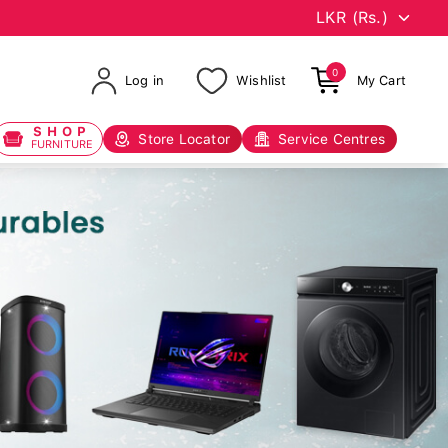
0
Log in
Wishlist
My Cart
SHOP
Store Locator
Service Centres
FURNITURE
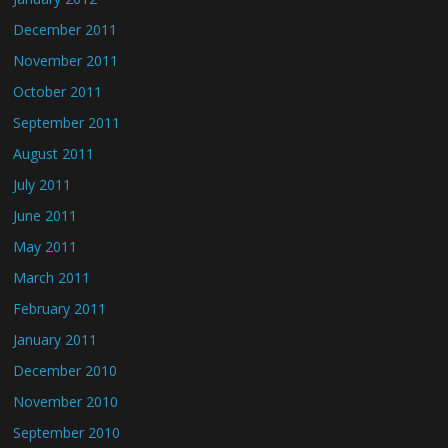
December 2011
November 2011
October 2011
September 2011
August 2011
July 2011
June 2011
May 2011
March 2011
February 2011
January 2011
December 2010
November 2010
September 2010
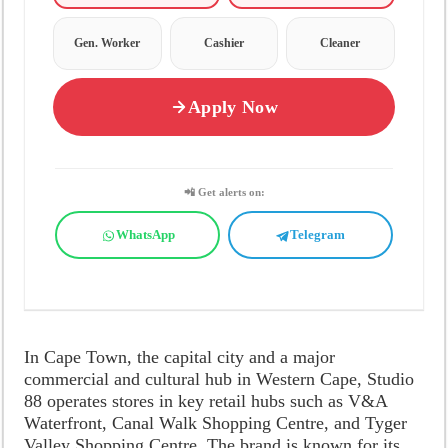
Gen. Worker
Cashier
Cleaner
Apply Now
📲 Get alerts on:
WhatsApp
Telegram
In Cape Town, the capital city and a major
commercial and cultural hub in Western Cape, Studio
88 operates stores in key retail hubs such as V&A
Waterfront, Canal Walk Shopping Centre, and Tyger
Valley Shopping Centre. The brand is known for its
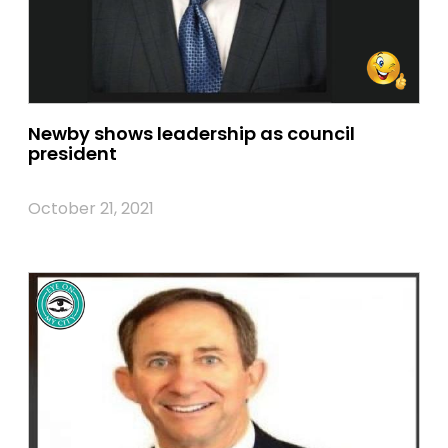
Newby shows leadership as council
president
October 21, 2021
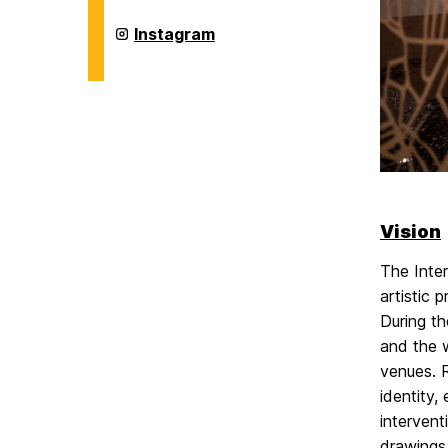
Digital
Arts
Intermedia
Instagram
Master's
and
Program
Digital
on
Arts
Master's
Program
on
Vision
The Inter
artistic 
During th
and the w
venues. R
identity,
intervent
drawings,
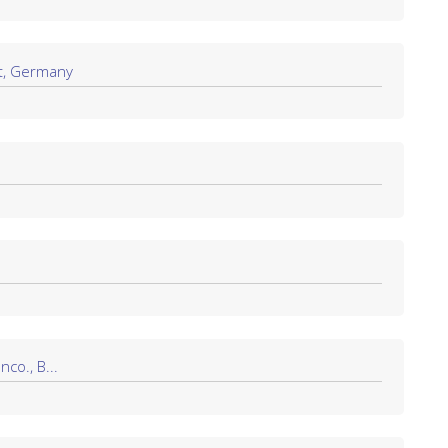
t, Germany
co., B...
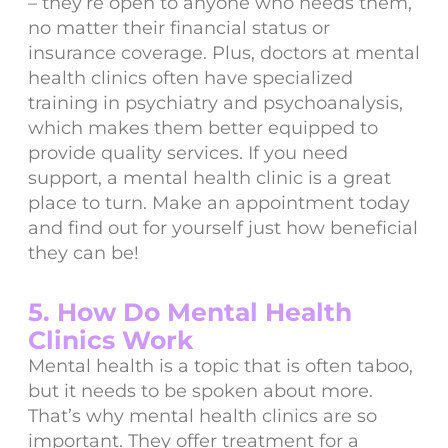
– they’re open to anyone who needs them,
no matter their financial status or
insurance coverage. Plus, doctors at mental
health clinics often have specialized
training in psychiatry and psychoanalysis,
which makes them better equipped to
provide quality services. If you need
support, a mental health clinic is a great
place to turn. Make an appointment today
and find out for yourself just how beneficial
they can be!
5. How Do Mental Health
Clinics Work
Mental health is a topic that is often taboo,
but it needs to be spoken about more.
That’s why mental health clinics are so
important. They offer treatment for a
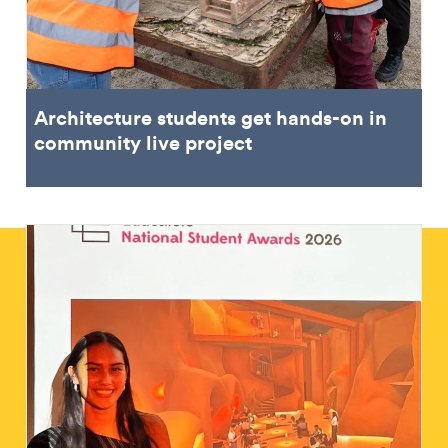
Architecture students get hands-on in
community live project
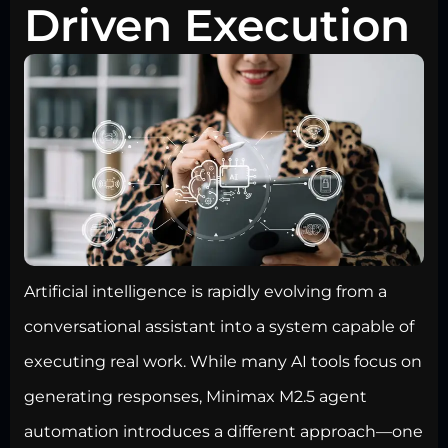
Driven Execution
Artificial intelligence is rapidly evolving from a
conversational assistant into a system capable of
executing real work. While many AI tools focus on
generating responses, Minimax M2.5 agent
automation introduces a different approach—one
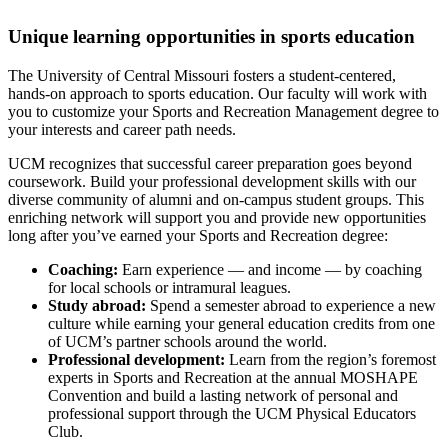
Unique learning opportunities in sports education
The University of Central Missouri fosters a student-centered,
hands-on approach to sports education. Our faculty will work with
you to customize your Sports and Recreation Management degree to
your interests and career path needs.
UCM recognizes that successful career preparation goes beyond
coursework. Build your professional development skills with our
diverse community of alumni and on-campus student groups. This
enriching network will support you and provide new opportunities
long after you’ve earned your Sports and Recreation degree:
Coaching:
Earn experience — and income — by coaching
for local schools or intramural leagues.
Study abroad:
Spend a semester abroad to experience a new
culture while earning your general education credits from one
of UCM’s partner schools around the world.
Professional development:
Learn from the region’s foremost
experts in Sports and Recreation at the annual MOSHAPE
Convention and build a lasting network of personal and
professional support through the UCM Physical Educators
Club.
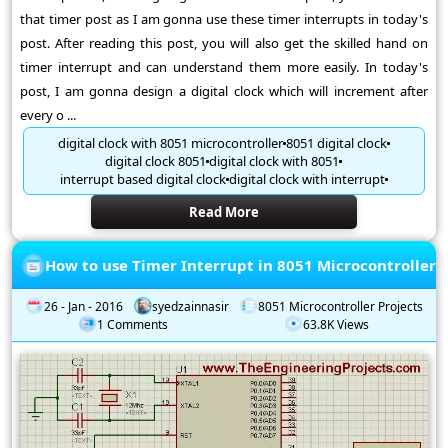
that timer post as I am gonna use these timer interrupts in today's
post. After reading this post, you will also get the skilled hand on
timer interrupt and can understand them more easily. In today's
post, I am gonna design a digital clock which will increment after
every o ...
digital clock with 8051 microcontroller
8051 digital clock
digital clock 8051
digital clock with 8051
interrupt based digital clock
digital clock with interrupt
Read More
How to use Timer Interrupt in 8051 Microcontroller
26 - Jan - 2016
syedzainnasir
8051 Microcontroller Projects
1 Comments
63.8K Views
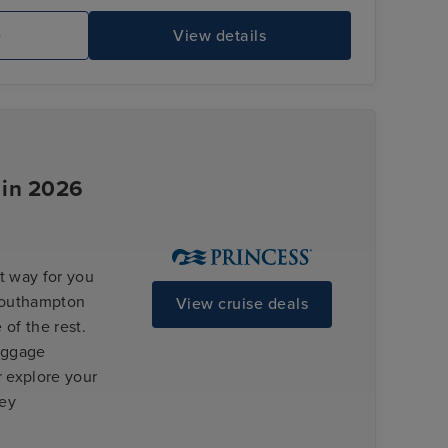
e
View details
Enchanted Princess
Gr
 in 2026
t way for you
 Southampton
View cruise deals
 of the rest.
luggage
r explore your
ney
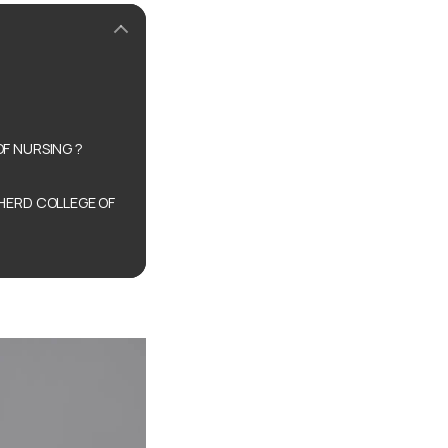
F NURSING ?
HERD COLLEGE OF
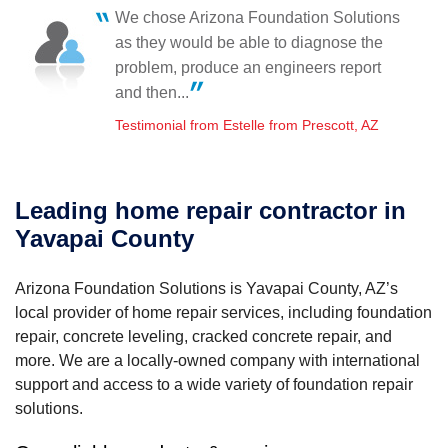
Friday, Jan 6th, 2017
We chose Arizona Foundation Solutions
"These were the hardest-working guys I have ever
Feel very comfortable with your company.
as they would be able to diagnose the
seen. Not..."
Testimonial by D D. from Prescott, AZ
View Details
problem, produce an engineers report
and then...
Testimonial from Estelle from Prescott, AZ
Leading home repair contractor in
Yavapai County
Arizona Foundation Solutions is Yavapai County, AZ’s
local provider of home repair services, including foundation
repair, concrete leveling, cracked concrete repair, and
more. We are a locally-owned company with international
support and access to a wide variety of foundation repair
solutions.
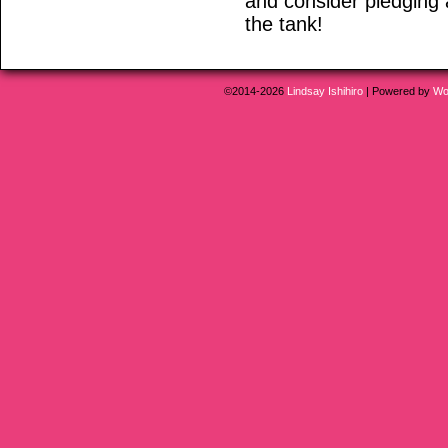
and consider pledging 
the tank!
©2014-2026
Lindsay Ishihiro
|
Powered by
Wo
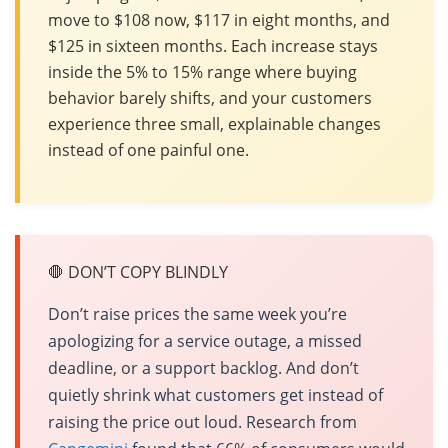
move to $108 now, $117 in eight months, and
$125 in sixteen months. Each increase stays
inside the 5% to 15% range where buying
behavior barely shifts, and your customers
experience three small, explainable changes
instead of one painful one.
🛑 DON’T COPY BLINDLY
Don’t raise prices the same week you’re
apologizing for a service outage, a missed
deadline, or a support backlog. And don’t
quietly shrink what customers get instead of
raising the price out loud. Research from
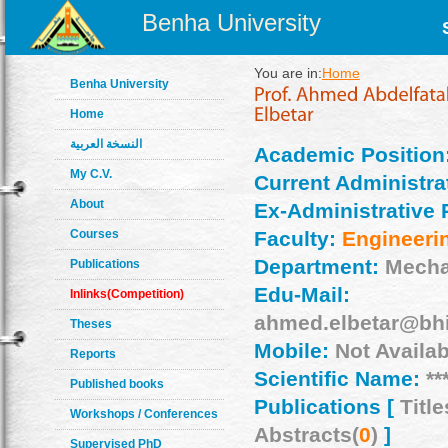
Benha University
You are in:
Home
Benha University
Home
النسخة العربية
Academic Position
My C.V.
Current Administrat
About
Ex-Administrative 
Courses
Faculty:
Engineeri
Department:
Mecha
Publications
Edu-Mail:
Inlinks(Competition)
ahmed.elbetar@bhi
Theses
Mobile:
Not Availab
Reports
Scientific Name:
**
Published books
Publications [
Title
Workshops / Conferences
Abstracts(
0
)
]
Supervised PhD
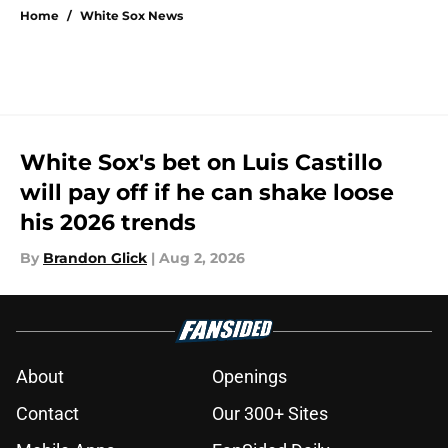
Home
/
White Sox News
White Sox's bet on Luis Castillo
will pay off if he can shake loose
his 2026 trends
By
Brandon Glick
|
Aug 2, 2026
About
Openings
Contact
Our 300+ Sites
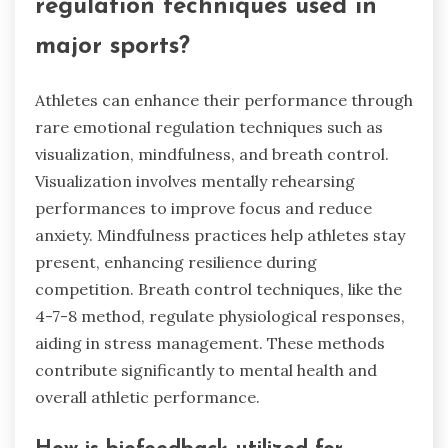
regulation techniques used in
major sports?
Athletes can enhance their performance through
rare emotional regulation techniques such as
visualization, mindfulness, and breath control.
Visualization involves mentally rehearsing
performances to improve focus and reduce
anxiety. Mindfulness practices help athletes stay
present, enhancing resilience during
competition. Breath control techniques, like the
4-7-8 method, regulate physiological responses,
aiding in stress management. These methods
contribute significantly to mental health and
overall athletic performance.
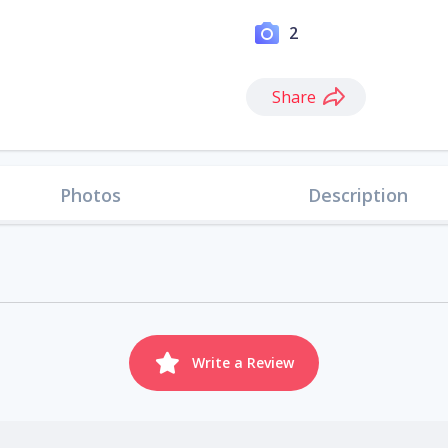
2
Share
Photos
Description
Write a Review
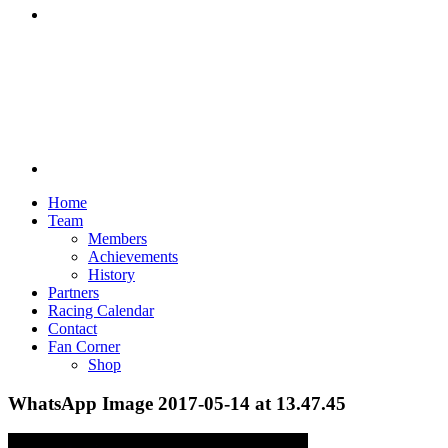
Discord
Home
Team
Members
Achievements
History
Partners
Racing Calendar
Contact
Fan Corner
Shop
WhatsApp Image 2017-05-14 at 13.47.45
-*-
# [WHAT TO DO]
Everything in the material above is to be reproduced exactly, pictures aside.

# [ANSWER BELOW]
0
Log in
Wishlist
My Cart
SHOP
Store Locator
Service Centres
FURNITURE
December 2011
November 2011
October 2011
September 2011
August 2011
July 2011
June 2011
May 2011
March 2011
February 2011
January 2011
December 2010
November 2010
September 2010
Gen. Worker
Cashier
Cleaner
Apply Now
📲 Get alerts on:
WhatsApp
Telegram
In Cape Town, the capital city and a major
commercial and cultural hub in Western Cape, Studio
88 operates stores in key retail hubs such as V&A
Waterfront, Canal Walk Shopping Centre, and Tyger
Valley Shopping Centre. The brand is known for its
Newby shows leadership as council
president
October 21, 2021
Digital
Arts
Intermedia
Instagram
Master's
and
Program
Digital
on
Arts
Master's
Program
on
Vision
The Inter
artistic 
During th
and the w
venues. R
identity,
intervent
drawings,
t, Germany
co., B...
– they’re open to anyone who needs them,
no matter their financial status or
insurance coverage. Plus, doctors at mental
health clinics often have specialized
training in psychiatry and psychoanalysis,
which makes them better equipped to
provide quality services. If you need
support, a mental health clinic is a great
place to turn. Make an appointment today
and find out for yourself just how beneficial
they can be!
5. How Do Mental Health
Clinics Work
Mental health is a topic that is often taboo,
but it needs to be spoken about more.
That’s why mental health clinics are so
important. They offer treatment for a
Architecture students get hands-on in
community live project
Driven Execution
Artificial intelligence is rapidly evolving from a
conversational assistant into a system capable of
executing real work. While many AI tools focus on
generating responses, Minimax M2.5 agent
automation introduces a different approach—one
Unique learning opportunities in sports education
The University of Central Missouri fosters a student-centered,
hands-on approach to sports education. Our faculty will work with
you to customize your Sports and Recreation Management degree to
your interests and career path needs.
UCM recognizes that successful career preparation goes beyond
coursework. Build your professional development skills with our
diverse community of alumni and on-campus student groups. This
enriching network will support you and provide new opportunities
long after you’ve earned your Sports and Recreation degree:
Coaching:
Earn experience — and income — by coaching
for local schools or intramural leagues.
Study abroad:
Spend a semester abroad to experience a new
culture while earning your general education credits from one
of UCM’s partner schools around the world.
Professional development:
Learn from the region’s foremost
experts in Sports and Recreation at the annual MOSHAPE
Convention and build a lasting network of personal and
professional support through the UCM Physical Educators
Club.
that timer post as I am gonna use these timer interrupts in today's
post. After reading this post, you will also get the skilled hand on
timer interrupt and can understand them more easily. In today's
post, I am gonna design a digital clock which will increment after
every o ...
digital clock with 8051 microcontroller
8051 digital clock
digital clock 8051
digital clock with 8051
interrupt based digital clock
digital clock with interrupt
Read More
How to use Timer Interrupt in 8051 Microcontroller
26 - Jan - 2016
syedzainnasir
8051 Microcontroller Projects
1 Comments
63.8K Views
e
View details
Enchanted Princess
Gr
 in 2026
t way for you
 Southampton
View cruise deals
 of the rest.
luggage
r explore your
ney
F NURSING ?
HERD COLLEGE OF
Friday, Jan 6th, 2017
We chose Arizona Foundation Solutions
"These were the hardest-working guys I have ever
Feel very comfortable with your company.
as they would be able to diagnose the
seen. Not..."
Testimonial by D D. from Prescott, AZ
View Details
problem, produce an engineers report
and then...
Testimonial from Estelle from Prescott, AZ
Leading home repair contractor in
Yavapai County
Arizona Foundation Solutions is Yavapai County, AZ’s
local provider of home repair services, including foundation
repair, concrete leveling, cracked concrete repair, and
more. We are a locally-owned company with international
support and access to a wide variety of foundation repair
solutions.
and consider pledging 
the tank!
©2014-2026
Lindsay Ishihiro
|
Powered by
Wo
move to $108 now, $117 in eight months, and
$125 in sixteen months. Each increase stays
inside the 5% to 15% range where buying
behavior barely shifts, and your customers
experience three small, explainable changes
instead of one painful one.
🛑 DON’T COPY BLINDLY
Don’t raise prices the same week you’re
apologizing for a service outage, a missed
deadline, or a support backlog. And don’t
quietly shrink what customers get instead of
raising the price out loud. Research from
Benha University
You are in:
Home
Benha University
Home
النسخة العربية
Academic Position
My C.V.
Current Administrat
About
Ex-Administrative 
Courses
Faculty:
Engineeri
Department:
Mecha
Publications
Edu-Mail:
Inlinks(Competition)
ahmed.elbetar@bhi
Theses
Mobile:
Not Availab
Reports
Scientific Name:
**
Published books
Publications [
Title
Workshops / Conferences
Abstracts(
0
)
]
Supervised PhD
Home
/
White Sox News
White Sox's bet on Luis Castillo
will pay off if he can shake loose
his 2026 trends
By
Brandon Glick
|
Aug 2, 2026
About
Openings
Contact
Our 300+ Sites
regulation techniques used in
major sports?
Athletes can enhance their performance through
rare emotional regulation techniques such as
visualization, mindfulness, and breath control.
Visualization involves mentally rehearsing
performances to improve focus and reduce
anxiety. Mindfulness practices help athletes stay
present, enhancing resilience during
competition. Breath control techniques, like the
4-7-8 method, regulate physiological responses,
aiding in stress management. These methods
contribute significantly to mental health and
overall athletic performance.
2
Share
Photos
Description
Write a Review
Discord
Home
Team
Members
Achievements
History
Partners
Racing Calendar
Contact
Fan Corner
Shop
WhatsApp Image 2017-05-14 at 13.47.45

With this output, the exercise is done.